Much of "High Voltage" was shot on one set, which both kept the budget in check and made it easier to work with the cumbersome new sound equipment. But, like so many other early talkies, it slows the action to a crawl; it's no wonder some critics of the time decried the innovation of dialogue. For the most part, however, audiences loved sound films...though not that many of them went to see this programmer. And based upon what transpires in the film, "High Voltage" could have ran afoul of truth-in-advertising regulations, had they existed then.
Slow and stilted, “High Voltage” stars Carol as a recaptured prisoner being sent back to jail; a snowstorm in the Sierra Nevada strands her, a sheriff portrayed by Owen Moore (Mary Pickford’s first husband) and several other bus passengers in a cold former church building occupied by a stranger (William Boyd, for whom Hopalong Cassidy was still several years away). When food runs out, tensions run high before the group is rescued by airplane, but not before the Boyd and Lombard characters fall for each other.

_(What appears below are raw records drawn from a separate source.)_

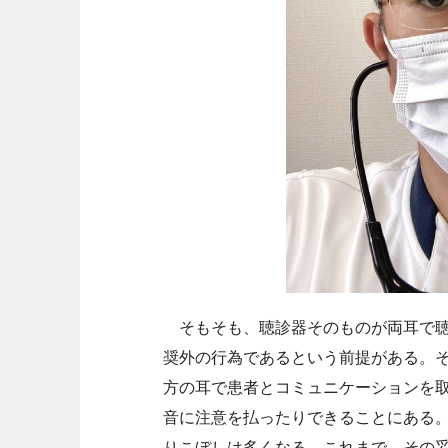
そもそも、聴診器そのものが両耳で聴
奨外の行為であるという前提がある。
方の耳で患者とコミュニケーションを
音に注意を払ったりできることにある
りこぼしは多くなる。これまで、その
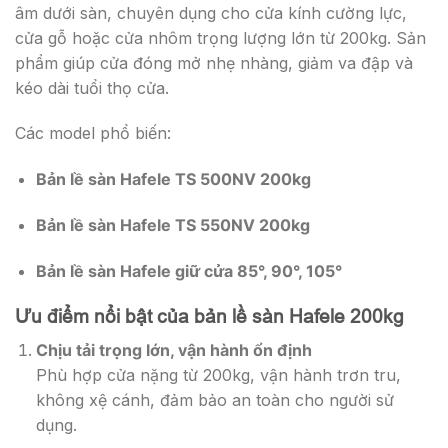
âm dưới sàn, chuyên dụng cho cửa kính cường lực,
cửa gỗ hoặc cửa nhôm trọng lượng lớn từ 200kg. Sản
phẩm giúp cửa đóng mở nhẹ nhàng, giảm va đập và
kéo dài tuổi thọ cửa.
Các model phổ biến:
Bản lề sàn Hafele TS 500NV 200kg
Bản lề sàn Hafele TS 550NV 200kg
Bản lề sàn Hafele giữ cửa 85°, 90°, 105°
Ưu điểm nổi bật của bản lề sàn Hafele 200kg
Chịu tải trọng lớn, vận hành ổn định
Phù hợp cửa nặng từ 200kg, vận hành trơn tru,
không xệ cánh, đảm bảo an toàn cho người sử
dụng.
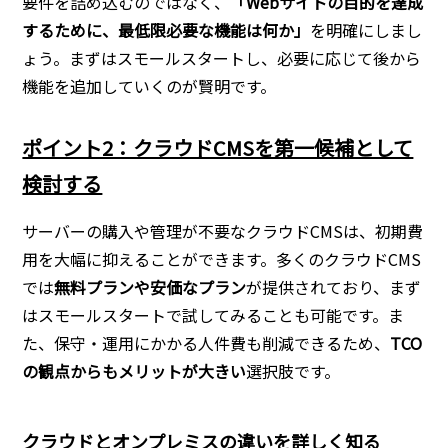
要件を詰め込むのではなく、
「Webサイトの目的を達成
するために、最低限必要な機能は何か」
を明確にしまし
ょう。まずはスモールスタートし、必要に応じて後から
機能を追加していくのが賢明です。
ポイント2：クラウドCMSを第一候補として
検討する
サーバーの購入や管理が不要なクラウドCMSは、初期費
用を大幅に抑えることができます。多くのクラウドCMS
では
無料プランや安価なプラン
が提供されており、まず
はスモールスタートで試してみることも可能です。ま
た、保守・運用にかかる人件費も削減できるため、
TCO
の観点からもメリットが大きい
選択肢です。
クラウドとオンプレミスの違いを詳しく知る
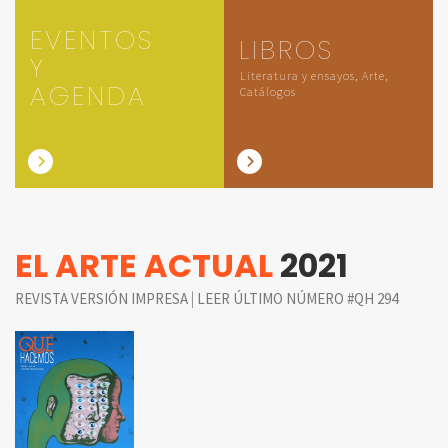
EVENTOS
LIBROS
Y
Literatura y ensayos, Arte,
AGENDA
Catálogos
EL ARTE ACTUAL
2021
|
REVISTA VERSIÓN IMPRESA
LEER ÚLTIMO NÚMERO #QH 294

Lombard (shown here held by Boyd, while Moore points the gun) is competent in the film, but shows little more in her first real foray into sound. She has good chemistry with Boyd, with whom she had worked the year before in "Power." However, Howard Higgin's direction is rather pedestrian, helping explain why this film sank without a trace. (It was issued on video in the late eighties and is now reportedly on DVD, though I've never come across a copy.)
A few other things of note about this film:
* Its dialogue was written by none other than James Gleason, who many years later would be nominated for best supporting actor in 1941's "Here Comes Mr. Jordan." Gleason was both a writer (with a few stage plays to his credit) and actor, although he more or less stopped writing by the mid-thirties.
* The supporting female role in this film is played by Diane Ellis, who had become Lombard's best friend on the Pathe lot. "High Voltage" turned out to be her last film at the studio. She and Lombard would be dropped by Pathe, reportedly so Kennedy could sign Constance Bennett, who regarded both blondes as competition. After moving to Paramount, Lombard helped Ellis get a supporting role there in the 1930 comedy "Laughter," starring Nancy Carroll and Fredric March. Soon after the film was released, Ellis (who had played a bride-to-be in "High Voltage") married a wealthy New Yorker, fell ill on their honeymoon while in India, and died in December 1930, shortly before her 21st birthday. Her death was one of several among close friends that often led Lombard to consider herself a jinx.